In the listing that follows, locate the line containing "many fronts, shifting towards a free a" and the line containing "mere consumers to". Retype exactly those two lines and every line between them, and nothing more.

── DATA FOR PROCESSING ──

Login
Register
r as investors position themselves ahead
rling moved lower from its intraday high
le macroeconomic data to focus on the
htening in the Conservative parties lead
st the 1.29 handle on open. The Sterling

───
── DATA FOR PROCESSING ──

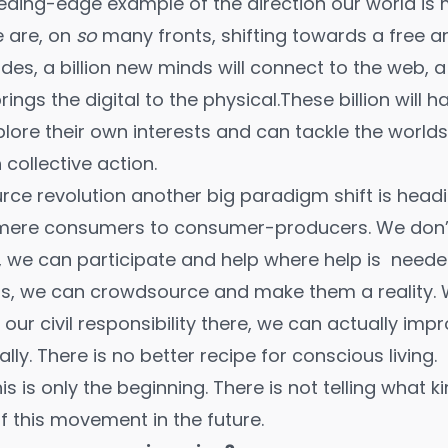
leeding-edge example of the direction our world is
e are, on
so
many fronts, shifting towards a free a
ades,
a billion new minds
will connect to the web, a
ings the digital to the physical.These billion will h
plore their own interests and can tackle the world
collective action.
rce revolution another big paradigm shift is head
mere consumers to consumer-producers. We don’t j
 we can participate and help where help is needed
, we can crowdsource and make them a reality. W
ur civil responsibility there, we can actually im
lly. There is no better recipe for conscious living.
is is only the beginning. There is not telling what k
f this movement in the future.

───
── DATA FOR PROCESSING ──

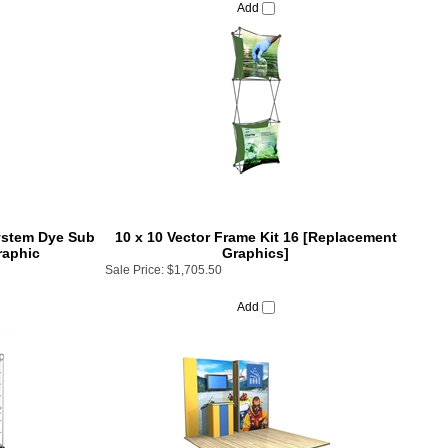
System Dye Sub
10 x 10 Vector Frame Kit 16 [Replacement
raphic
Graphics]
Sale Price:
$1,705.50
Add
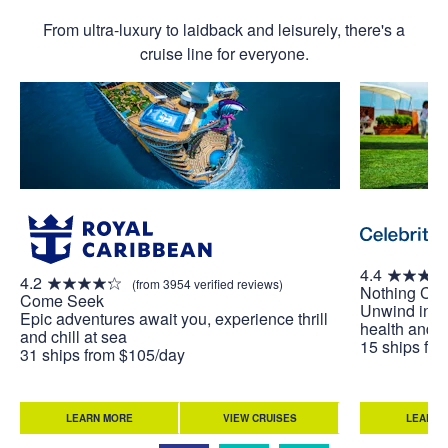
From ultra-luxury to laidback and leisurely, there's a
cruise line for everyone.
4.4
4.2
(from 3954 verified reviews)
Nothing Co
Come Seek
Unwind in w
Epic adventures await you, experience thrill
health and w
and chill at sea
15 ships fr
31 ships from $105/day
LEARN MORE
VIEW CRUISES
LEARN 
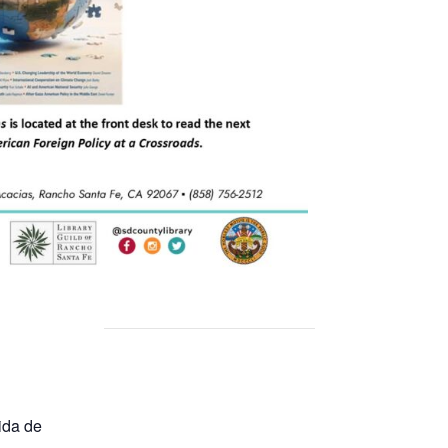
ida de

───

> [OUTPUT OF THE EXERCISE]
many fronts, shifting towards a free a
ades,
a billion new minds
will connect to the web, a
ings the digital to the physical.These billion will h
plore their own interests and can tackle the world
collective action.
rce revolution another big paradigm shift is head
mere consumers to consumer-producers. We don’t j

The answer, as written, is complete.